The sector’s prospects are also underpinned by the belief that the hospitality market still has considerable scope for growth. “There are few trophy assets in Italy, opportunities for new builds are limited and the cycle of conversions is gradually coming to an end,” noted Mario Ferraro, CEO of Smeralda Holding and vice-president of the Costa Smeralda Consortium. “In this context, given the growth in tourist numbers, investing in the hotel sector continues to make sense.” However, key challenges remain, including regulatory uncertainty and the rigidity of land-use restrictions, which in some cases limit the development of new formats such as branded residences.

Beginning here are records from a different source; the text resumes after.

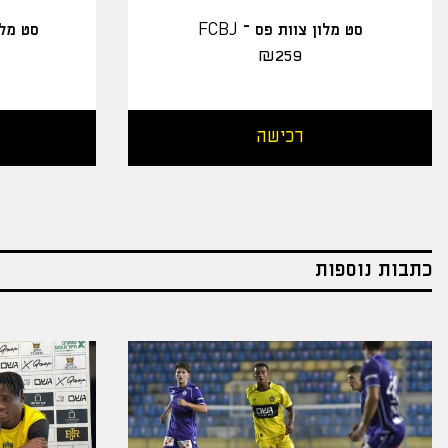
סט מלון צוות פס – FCBJ
סט מלו
₪
259
רכישה
כתבות נוספות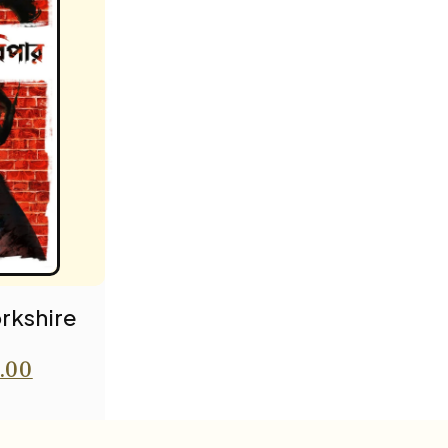
rkshire
.00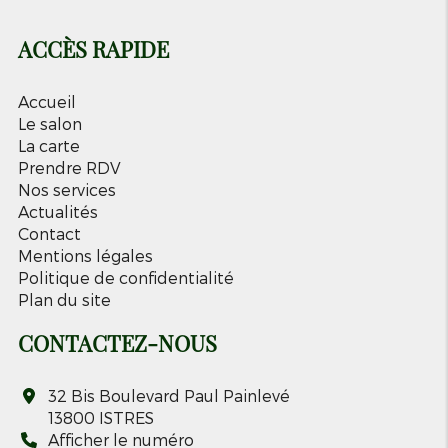
ACCÈS RAPIDE
Accueil
Le salon
La carte
Prendre RDV
Nos services
Actualités
Contact
Mentions légales
Politique de confidentialité
Plan du site
CONTACTEZ-NOUS
32 Bis Boulevard Paul Painlevé
13800
ISTRES
Afficher le numéro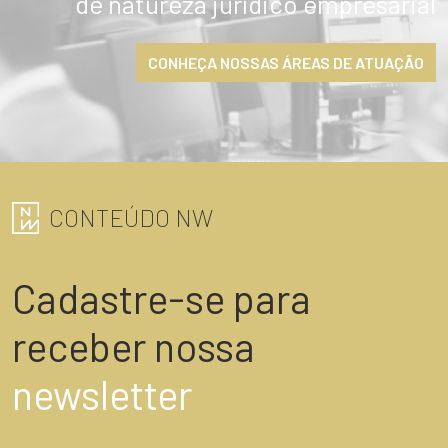
de natureza jurídico empresarial
CONHEÇA NOSSAS ÁREAS DE ATUAÇÃO
CONTEÚDO NW
Cadastre-se para
receber nossa
newsletter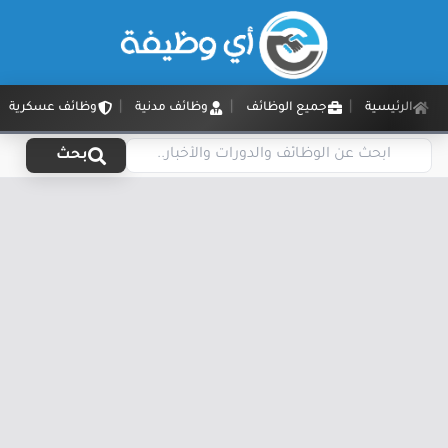
الرئيسية
جميع الوظائف
وظائف مدنية
وظائف عسكرية
بحث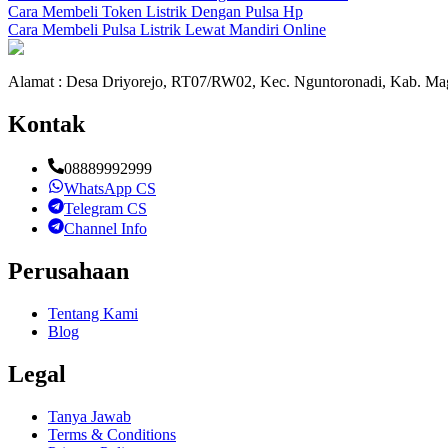
Cara Membeli Token Listrik Dengan Pulsa Hp
Cara Membeli Pulsa Listrik Lewat Mandiri Online
Alamat : Desa Driyorejo, RT07/RW02, Kec. Nguntoronadi, Kab. Mag
Kontak
08889992999
WhatsApp CS
Telegram CS
Channel Info
Perusahaan
Tentang Kami
Blog
Legal
Tanya Jawab
Terms & Conditions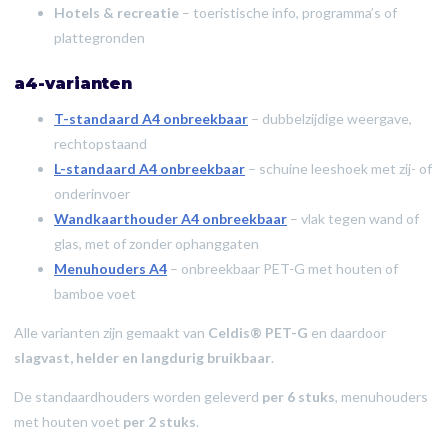
Hotels & recreatie
– toeristische info, programma’s of
plattegronden
a4-varianten
T-standaard A4 onbreekbaar
– dubbelzijdige weergave,
rechtopstaand
L-standaard A4 onbreekbaar
– schuine leeshoek met zij- of
onderinvoer
Wandkaarthouder A4 onbreekbaar
– vlak tegen wand of
glas, met of zonder ophanggaten
Menuhouders A4
– onbreekbaar PET-G met houten of
bamboe voet
Alle varianten zijn gemaakt van
Celdis® PET-G
en daardoor
slagvast, helder en langdurig bruikbaar
.
De standaardhouders worden geleverd
per 6 stuks
, menuhouders
met houten voet
per 2 stuks
.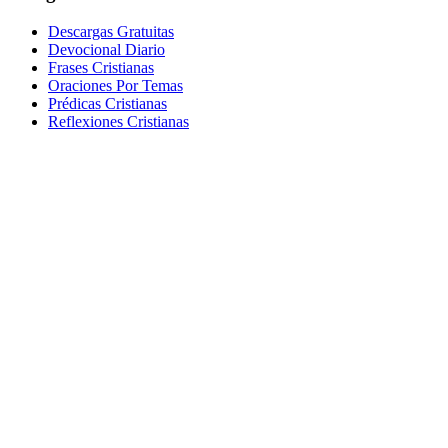
Descargas Gratuitas
Devocional Diario
Frases Cristianas
Oraciones Por Temas
Prédicas Cristianas
Reflexiones Cristianas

This potential has also been confirmed by international operators. “There are around six million hotel rooms in Europe, one million of which are in Italia,” noted Gaël Le Lay, CEO and co-founder of Petra-Hova Hospitality. Most hotels are still family-run and, in many cases, have not undergone any significant refurbishment: “This is where we see a major opportunity for investment and refurbishment.” These opportunities are increasingly extending to secondary destinations and hybrid forms of hospitality, which in some cases also include transport: “With trains, we can reach a wider audience and connect better-known destinations with lesser-known ones,” explained Paolo Barletta, CEO of the Arsenale Group.

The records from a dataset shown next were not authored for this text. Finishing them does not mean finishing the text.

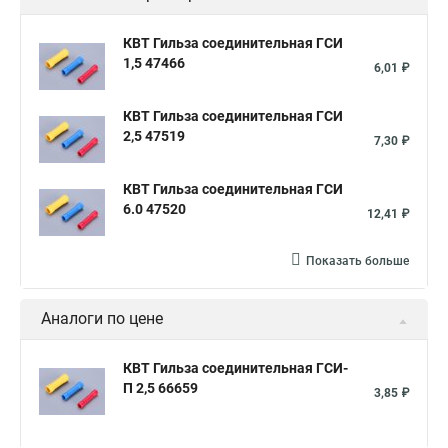
КВТ Гильза соединительная ГСИ
1,5 47466
6,01 ₽
КВТ Гильза соединительная ГСИ
2,5 47519
7,30 ₽
КВТ Гильза соединительная ГСИ
6.0 47520
12,41 ₽
Показать больше
Аналоги по цене
КВТ Гильза соединительная ГСИ-
П 2,5 66659
3,85 ₽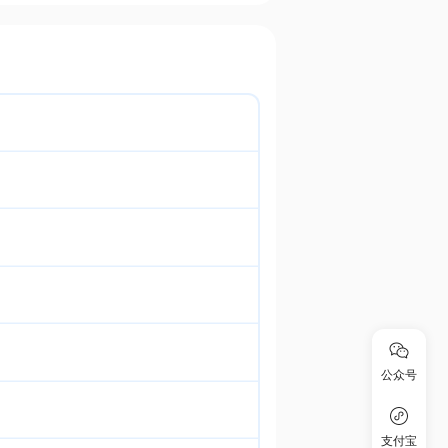
公众号
支付宝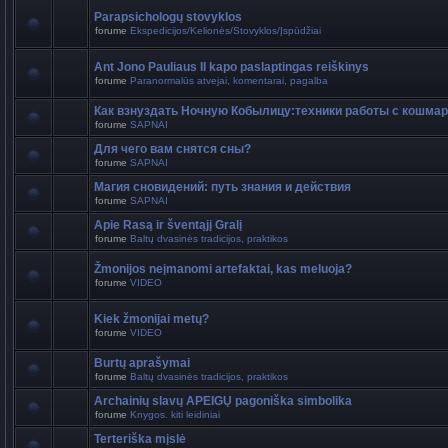
Parapsichologų stovyklos
forume
Ekspedicijos/Kelionės/Stovyklos/Įspūdžiai
Ant Jono Pauliaus II kapo paslaptingas reiškinys
forume
Paranormalūs atvejai, komentarai, pagalba
Как взнуздать Ночную Кобылицу:техники работы с кошма
forume
SAPNAI
Для чего вам снятся сны?
forume
SAPNAI
Магия сновидений: путь знания и действия
forume
SAPNAI
Apie Rasą ir šventąjį Gralį
forume
Baltų dvasinės tradicijos, praktikos
Žmonijos neįmanomi artefaktai, kas meluoja?
forume
VIDEO
Kiek žmonijai metų?
forume
VIDEO
Burtų aprašymai
forume
Baltų dvasinės tradicijos, praktikos
Archainių slavų APEIGŲ pagoniška simbolika
forume
Knygos. kiti leidiniai
Terteriška mįslė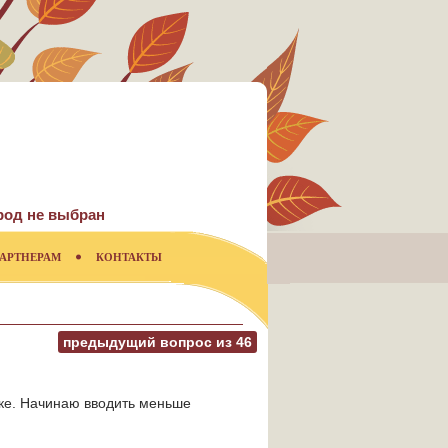
род не выбран
АРТНЕРАМ
КОНТАКТЫ
предыдущий вопрос из
46
ике. Начинаю вводить меньше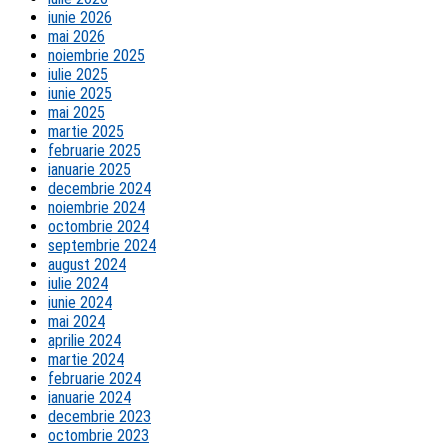
iunie 2026
mai 2026
noiembrie 2025
iulie 2025
iunie 2025
mai 2025
martie 2025
februarie 2025
ianuarie 2025
decembrie 2024
noiembrie 2024
octombrie 2024
septembrie 2024
august 2024
iulie 2024
iunie 2024
mai 2024
aprilie 2024
martie 2024
februarie 2024
ianuarie 2024
decembrie 2023
octombrie 2023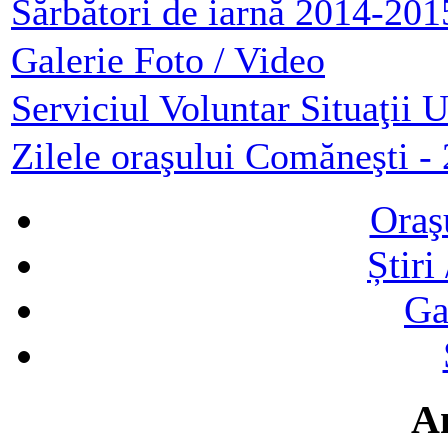
Sărbători de iarnă 2014-201
Galerie Foto / Video
Serviciul Voluntar Situaţii 
Zilele oraşului Comăneşti -
Oraş
Știri
Ga
A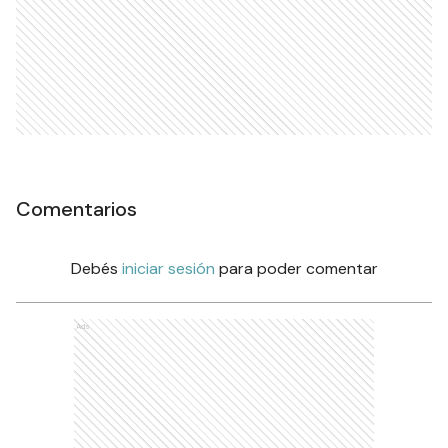
Comentarios
Debés
iniciar sesión
para poder comentar
Ads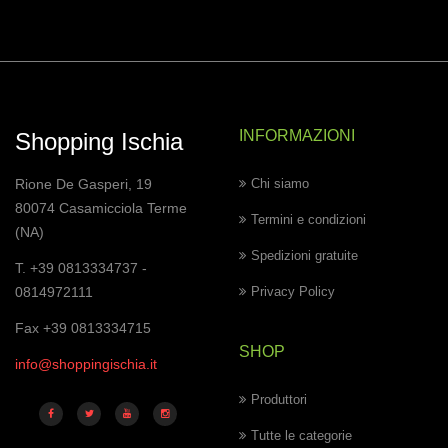
INFORMAZIONI
Shopping Ischia
Rione De Gasperi, 19
Chi siamo
80074 Casamicciola Terme
Termini e condizioni
(NA)
Spedizioni gratuite
T. +39 0813334737 -
0814972111
Privacy Policy
Fax +39 0813334715
SHOP
info@shoppingischia.it
Produttori
Tutte le categorie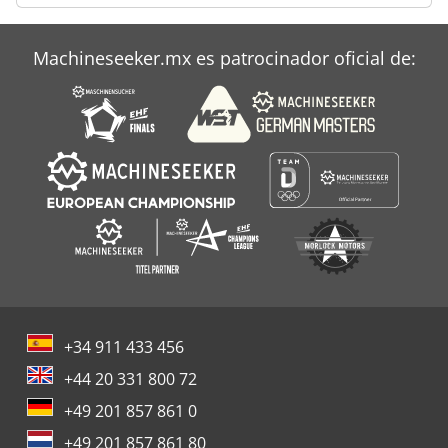
Machineseeker.mx es patrocinador oficial de:
+34 911 433 456
+44 20 331 800 72
+49 201 857 861 0
+49 201 857 861 80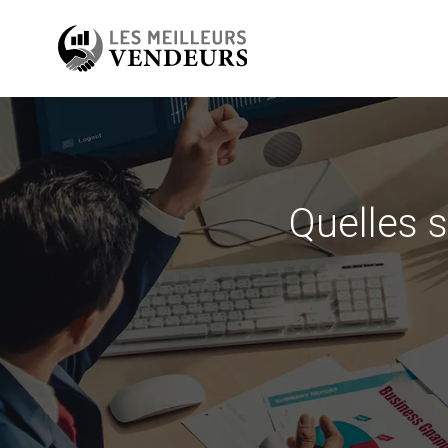
Quelles s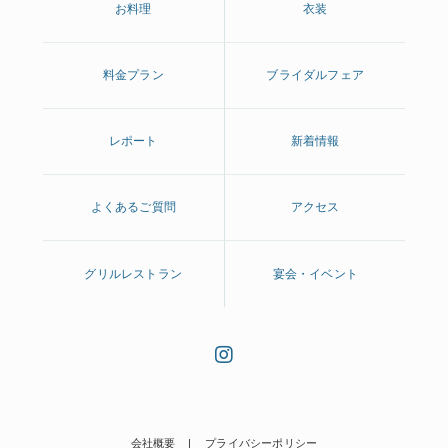
お料理
衣装
料金プラン
ブライダルフェア
レポート
新着情報
よくあるご質問
アクセス
グリルレストラン
宴会・イベント
会社概要
プライバシーポリシー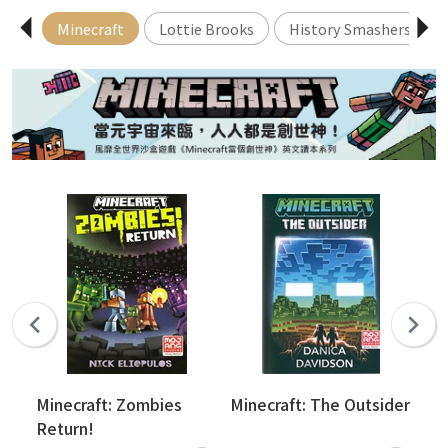
Minecraft
Lottie Brooks
History Smashers 
rd
Minecraft: Zombies
Minecraft: The Outsider
Mi
Return!
Sq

Resorts, seasonality and Sicily’s potential

The search for value also focuses in particular on resorts where, according to Donato Piscuoglio, head of real estate at Arrow Global Italia, the key lies in seasonality management: “The value of the asset can increase by extending the tourist season”. This is a strategy the group is also developing in Sicily, a region that ‘still has enormous potential’. Despite the boom in luxury hotels seen in recent years – particularly in Rome, Milan, Venice and Florence – according to Lorenzo Vianello, head of industry real estate at Unicredit, there is no problem of oversupply. Rather, the need is to renovate the existing stock: “Of the approximately 32,000 hotels in Italia, only 6–7 per cent belong to international chains or brands.”